There was positive signal of efficacy with a statistically significant improvement in parent and self-reported tics and QoL, as well as behavioural/emotional issues as per the SDQ (Table 1). The clinician-reported YGTSS impairment scores (Supplementary Fig. 1) and parent-reported severity scores remained statistically significant even under a conservative Bonferroni correction (adjusted threshold P < 0.005). Premonitory urges and ADHD symptoms showed no significant difference. The baseline SDQ score was associated with treatment response (P = 0.0236), and baseline GTS-QOL score also showed a marginal association with treatment response, indicating a potential role of baseline characteristics in outcomes. The adverse events LAEP score on day 85 did not differ between responders and non-responders (z = 1.03, P = 0.3051, r = 0.33). The effect size was estimated to be 1.37 for the YGTSS data, leading to a power of 0.84. See Supplementary Table 2 for details.
Table 1 Results of paired t-test analyses for the treatment efficacy corresponding to different indicators
Effect size expressed as the Cohen’s d. YGTSS, Yale Global Tic Severity Scale; PTQ, Parent Tic Questionnaire; GTS-QOL, Gilles de la Tourette Syndrome Quality of Life; ADHD, attention-deficit hyperactivity disorder; SDQ, Strengths and Difficulties Questionnaire.; PUTS, Premonitory Urge for Tics Scale.

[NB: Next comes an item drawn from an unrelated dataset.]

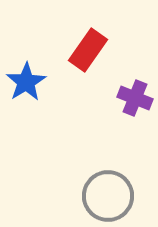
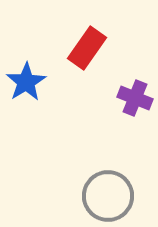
red rectangle: moved 1 px left, 2 px up
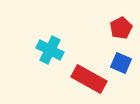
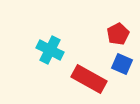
red pentagon: moved 3 px left, 6 px down
blue square: moved 1 px right, 1 px down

a No difference between days 29 and 85 (P = 0.5354).
Discussion
The results of this study, the first of its kind in adolescents with Tourette syndrome, has provided preliminary evidence of feasibility and acceptability of the study design for use of medicinal cannabis in adolescents, as well as indicating a potential favourable impact on tic symptoms and QoL. Although there is emerging evidence supporting the use of cannabis-based interventions in the management of Tourette syndrome in adults, Reference Abi-Jaoude, Bhikram, Parveen, Levenbach, Lafreniere-Roula and Sandor5,Reference Mosley, Webb, Suraev, Hingston, Turnbull and Foster6 this study uniquely contributes to the evidence on the benefits and safety of medicinal cannabis in adolescents with Tourette syndrome.
The identification of baseline SDQ difficulty score as a predictor for treatment response adds valuable insights, emphasising the importance of considering individual characteristics when tailoring treatment plans.
The absence of differences in the adverse events score between responders and non-responders raises interesting questions about the metabolism and pharmacological effects of medicinal cannabis, and its link to treatment outcomes. The long-term impact of medicinal cannabis on neurodevelopmental trajectories also deserves further exploration.
The findings of this study should be interpreted with caution because of the study limitations related to the small sample size and lack of controls, and the open-label uncontrolled nature of the study. However, having demonstrated the recruitment feasibility, acceptability of study procedures, potential benefits and favourable safety profile, this study paves the way for larger randomised controlled trials to validate the findings.
Supplementary material
The supplementary material can be found at https://doi.org/10.1192/bjo.2025.35
Data availability
Data are available upon request. No patients were involved in the design or conduct or reporting or dissemination plans of our research.
Acknowledgements
The authors acknowledge the Cann Group for providing the study drug free of charge. The Cann Group had no influence on the study design, execution, analysis and publication of the results.
Author contributions
V.E. and D.E. conceptualised the study. V.E., P.-I.L., K.T., E.C., N.C., J.M.P. and D.E. were involved in the design of the study. P.-I.L., A.K., F.K., R.V. and C.P. contributed to the conduct of the study. All authors contributed to the analysis, interpretation of data and writing up of the manuscript.
Funding
This research received no specific grant from any funding agency, commercial or not-for-profit sectors.
Declaration of interest
None.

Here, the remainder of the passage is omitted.